Source records:
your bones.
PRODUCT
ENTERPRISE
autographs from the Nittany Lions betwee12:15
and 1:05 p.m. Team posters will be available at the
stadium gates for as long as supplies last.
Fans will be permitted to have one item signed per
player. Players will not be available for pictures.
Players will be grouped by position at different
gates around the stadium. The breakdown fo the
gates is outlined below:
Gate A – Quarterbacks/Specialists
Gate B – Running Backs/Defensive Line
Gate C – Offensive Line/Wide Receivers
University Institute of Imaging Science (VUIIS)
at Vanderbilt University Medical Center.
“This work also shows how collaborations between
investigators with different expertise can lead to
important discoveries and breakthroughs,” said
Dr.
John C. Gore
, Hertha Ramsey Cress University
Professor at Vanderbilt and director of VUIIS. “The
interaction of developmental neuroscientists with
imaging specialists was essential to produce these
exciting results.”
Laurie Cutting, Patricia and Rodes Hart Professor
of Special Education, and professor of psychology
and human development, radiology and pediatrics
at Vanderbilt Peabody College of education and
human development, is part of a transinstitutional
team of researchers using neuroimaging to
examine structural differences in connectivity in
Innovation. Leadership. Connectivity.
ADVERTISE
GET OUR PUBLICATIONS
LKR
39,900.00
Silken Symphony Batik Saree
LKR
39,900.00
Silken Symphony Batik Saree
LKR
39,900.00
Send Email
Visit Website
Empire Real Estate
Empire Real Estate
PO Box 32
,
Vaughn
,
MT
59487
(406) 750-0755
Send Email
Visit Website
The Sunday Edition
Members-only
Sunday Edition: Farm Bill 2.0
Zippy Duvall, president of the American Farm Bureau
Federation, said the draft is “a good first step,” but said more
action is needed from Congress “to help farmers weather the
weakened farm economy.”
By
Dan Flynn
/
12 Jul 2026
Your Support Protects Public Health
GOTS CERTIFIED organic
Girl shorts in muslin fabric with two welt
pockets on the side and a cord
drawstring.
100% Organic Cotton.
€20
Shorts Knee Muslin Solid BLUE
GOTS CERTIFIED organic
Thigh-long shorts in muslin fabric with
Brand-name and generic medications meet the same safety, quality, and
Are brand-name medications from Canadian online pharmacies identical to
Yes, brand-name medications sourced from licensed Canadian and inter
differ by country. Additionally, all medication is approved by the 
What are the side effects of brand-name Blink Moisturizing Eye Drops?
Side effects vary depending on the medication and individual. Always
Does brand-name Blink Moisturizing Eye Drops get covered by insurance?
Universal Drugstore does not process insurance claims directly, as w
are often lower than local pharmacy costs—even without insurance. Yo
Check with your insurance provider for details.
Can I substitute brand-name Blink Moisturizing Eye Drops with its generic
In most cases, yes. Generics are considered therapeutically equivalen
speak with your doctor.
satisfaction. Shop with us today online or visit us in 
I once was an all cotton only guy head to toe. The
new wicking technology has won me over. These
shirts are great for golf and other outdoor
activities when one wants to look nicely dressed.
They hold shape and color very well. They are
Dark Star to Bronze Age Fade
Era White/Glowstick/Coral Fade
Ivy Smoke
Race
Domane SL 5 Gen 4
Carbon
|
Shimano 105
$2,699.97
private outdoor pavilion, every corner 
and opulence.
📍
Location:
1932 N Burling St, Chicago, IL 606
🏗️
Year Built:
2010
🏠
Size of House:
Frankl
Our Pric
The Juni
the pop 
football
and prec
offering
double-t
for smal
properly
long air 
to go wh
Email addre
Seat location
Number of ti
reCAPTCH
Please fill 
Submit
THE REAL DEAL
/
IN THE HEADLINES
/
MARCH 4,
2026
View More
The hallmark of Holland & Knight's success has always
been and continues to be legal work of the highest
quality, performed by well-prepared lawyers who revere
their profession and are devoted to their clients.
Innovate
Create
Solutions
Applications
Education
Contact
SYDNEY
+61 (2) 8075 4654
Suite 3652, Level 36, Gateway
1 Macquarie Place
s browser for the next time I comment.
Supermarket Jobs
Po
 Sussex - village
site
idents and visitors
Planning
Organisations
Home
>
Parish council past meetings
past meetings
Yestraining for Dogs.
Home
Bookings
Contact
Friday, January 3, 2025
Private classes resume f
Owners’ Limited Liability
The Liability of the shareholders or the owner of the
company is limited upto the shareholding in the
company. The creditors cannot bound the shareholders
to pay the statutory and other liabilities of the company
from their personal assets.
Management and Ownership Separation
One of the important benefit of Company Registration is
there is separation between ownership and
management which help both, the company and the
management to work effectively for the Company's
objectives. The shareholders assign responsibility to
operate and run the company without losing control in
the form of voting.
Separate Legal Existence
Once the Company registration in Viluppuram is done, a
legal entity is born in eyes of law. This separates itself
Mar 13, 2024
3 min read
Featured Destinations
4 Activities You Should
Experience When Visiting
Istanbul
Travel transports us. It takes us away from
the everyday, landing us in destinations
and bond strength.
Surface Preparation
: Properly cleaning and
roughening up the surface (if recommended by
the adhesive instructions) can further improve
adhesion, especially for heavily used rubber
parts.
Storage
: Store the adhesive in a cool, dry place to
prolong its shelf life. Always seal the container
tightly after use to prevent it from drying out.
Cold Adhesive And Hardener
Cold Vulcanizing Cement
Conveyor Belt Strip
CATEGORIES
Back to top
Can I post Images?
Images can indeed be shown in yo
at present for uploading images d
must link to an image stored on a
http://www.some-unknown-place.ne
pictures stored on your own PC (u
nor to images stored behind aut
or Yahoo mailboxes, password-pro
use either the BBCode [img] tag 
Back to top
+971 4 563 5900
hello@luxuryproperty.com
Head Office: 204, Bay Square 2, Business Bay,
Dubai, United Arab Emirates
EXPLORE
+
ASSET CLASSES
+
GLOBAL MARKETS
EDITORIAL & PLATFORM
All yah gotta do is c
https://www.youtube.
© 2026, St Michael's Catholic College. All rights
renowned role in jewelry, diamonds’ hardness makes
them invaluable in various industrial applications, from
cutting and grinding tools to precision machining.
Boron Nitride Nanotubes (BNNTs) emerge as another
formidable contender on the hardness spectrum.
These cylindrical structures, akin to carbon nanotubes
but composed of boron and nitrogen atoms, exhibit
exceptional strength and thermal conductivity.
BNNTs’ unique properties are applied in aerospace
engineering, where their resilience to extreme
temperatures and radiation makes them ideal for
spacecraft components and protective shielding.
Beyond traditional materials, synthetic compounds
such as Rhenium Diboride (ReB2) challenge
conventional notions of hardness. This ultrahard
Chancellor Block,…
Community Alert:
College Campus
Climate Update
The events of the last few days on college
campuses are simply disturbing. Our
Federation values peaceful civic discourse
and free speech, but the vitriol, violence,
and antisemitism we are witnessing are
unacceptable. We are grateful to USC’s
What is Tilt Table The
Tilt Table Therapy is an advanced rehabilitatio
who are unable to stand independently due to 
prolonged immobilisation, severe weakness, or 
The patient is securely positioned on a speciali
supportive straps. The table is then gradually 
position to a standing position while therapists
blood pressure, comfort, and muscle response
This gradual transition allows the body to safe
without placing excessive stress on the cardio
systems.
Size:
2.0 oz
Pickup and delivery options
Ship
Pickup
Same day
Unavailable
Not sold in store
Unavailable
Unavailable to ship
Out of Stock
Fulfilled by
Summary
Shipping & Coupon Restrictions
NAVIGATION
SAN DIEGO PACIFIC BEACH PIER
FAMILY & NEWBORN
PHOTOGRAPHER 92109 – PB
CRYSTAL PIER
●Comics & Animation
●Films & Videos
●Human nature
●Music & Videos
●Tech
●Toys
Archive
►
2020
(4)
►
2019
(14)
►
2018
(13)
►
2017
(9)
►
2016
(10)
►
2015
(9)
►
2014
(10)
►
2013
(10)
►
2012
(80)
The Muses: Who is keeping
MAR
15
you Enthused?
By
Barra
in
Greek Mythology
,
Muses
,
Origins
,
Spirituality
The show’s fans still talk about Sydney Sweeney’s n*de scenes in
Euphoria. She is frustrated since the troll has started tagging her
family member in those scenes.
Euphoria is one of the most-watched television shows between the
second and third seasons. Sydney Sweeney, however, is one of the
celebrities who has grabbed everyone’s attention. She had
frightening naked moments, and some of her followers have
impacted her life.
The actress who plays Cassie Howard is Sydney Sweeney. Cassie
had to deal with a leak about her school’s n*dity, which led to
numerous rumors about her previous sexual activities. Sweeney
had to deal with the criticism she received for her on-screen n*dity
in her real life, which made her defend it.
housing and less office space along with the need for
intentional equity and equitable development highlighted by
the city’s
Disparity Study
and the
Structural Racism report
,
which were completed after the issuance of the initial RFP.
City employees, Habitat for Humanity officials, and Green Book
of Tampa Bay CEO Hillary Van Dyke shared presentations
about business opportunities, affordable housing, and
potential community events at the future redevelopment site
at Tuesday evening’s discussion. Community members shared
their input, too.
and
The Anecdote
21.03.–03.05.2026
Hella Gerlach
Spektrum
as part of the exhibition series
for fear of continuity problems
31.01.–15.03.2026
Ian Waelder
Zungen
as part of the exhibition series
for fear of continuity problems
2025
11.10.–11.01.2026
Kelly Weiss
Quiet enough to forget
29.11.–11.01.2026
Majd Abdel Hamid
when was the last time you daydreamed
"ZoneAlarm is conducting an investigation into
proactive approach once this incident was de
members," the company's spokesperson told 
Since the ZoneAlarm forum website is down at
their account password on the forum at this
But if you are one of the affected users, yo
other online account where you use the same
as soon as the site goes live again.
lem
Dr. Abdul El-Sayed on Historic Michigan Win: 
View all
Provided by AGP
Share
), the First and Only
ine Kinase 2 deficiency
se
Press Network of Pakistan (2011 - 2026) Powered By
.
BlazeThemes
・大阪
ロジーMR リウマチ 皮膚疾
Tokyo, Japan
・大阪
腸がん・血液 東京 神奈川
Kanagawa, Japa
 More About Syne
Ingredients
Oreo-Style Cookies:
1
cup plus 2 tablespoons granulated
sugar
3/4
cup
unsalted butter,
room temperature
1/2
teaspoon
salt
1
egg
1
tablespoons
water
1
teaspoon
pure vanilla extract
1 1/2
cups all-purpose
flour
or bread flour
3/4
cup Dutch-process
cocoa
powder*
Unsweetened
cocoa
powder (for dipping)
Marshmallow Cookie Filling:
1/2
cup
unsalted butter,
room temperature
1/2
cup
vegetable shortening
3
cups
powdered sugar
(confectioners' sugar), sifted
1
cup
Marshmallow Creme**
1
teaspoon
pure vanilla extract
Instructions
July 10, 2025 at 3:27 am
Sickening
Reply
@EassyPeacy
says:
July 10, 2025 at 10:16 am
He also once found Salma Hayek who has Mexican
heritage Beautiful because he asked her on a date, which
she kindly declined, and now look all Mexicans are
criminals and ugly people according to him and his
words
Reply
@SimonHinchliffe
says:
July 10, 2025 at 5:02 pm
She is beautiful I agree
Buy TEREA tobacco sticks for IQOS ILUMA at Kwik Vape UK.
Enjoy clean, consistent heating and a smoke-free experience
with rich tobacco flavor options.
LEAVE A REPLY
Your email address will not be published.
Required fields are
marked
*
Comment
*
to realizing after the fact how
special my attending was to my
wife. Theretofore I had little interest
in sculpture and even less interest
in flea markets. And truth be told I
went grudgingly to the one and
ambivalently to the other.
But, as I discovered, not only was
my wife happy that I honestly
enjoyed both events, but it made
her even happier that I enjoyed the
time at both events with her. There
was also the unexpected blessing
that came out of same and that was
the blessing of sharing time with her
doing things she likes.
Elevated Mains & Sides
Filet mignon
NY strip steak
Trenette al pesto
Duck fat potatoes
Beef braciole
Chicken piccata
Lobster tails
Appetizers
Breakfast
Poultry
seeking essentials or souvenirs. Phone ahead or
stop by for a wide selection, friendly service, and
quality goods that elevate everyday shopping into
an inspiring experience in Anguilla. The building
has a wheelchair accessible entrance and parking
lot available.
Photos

Required work: Checking each line above, count the ones that hold the word "Pickup" and state the total alone.

Solution for this task: 2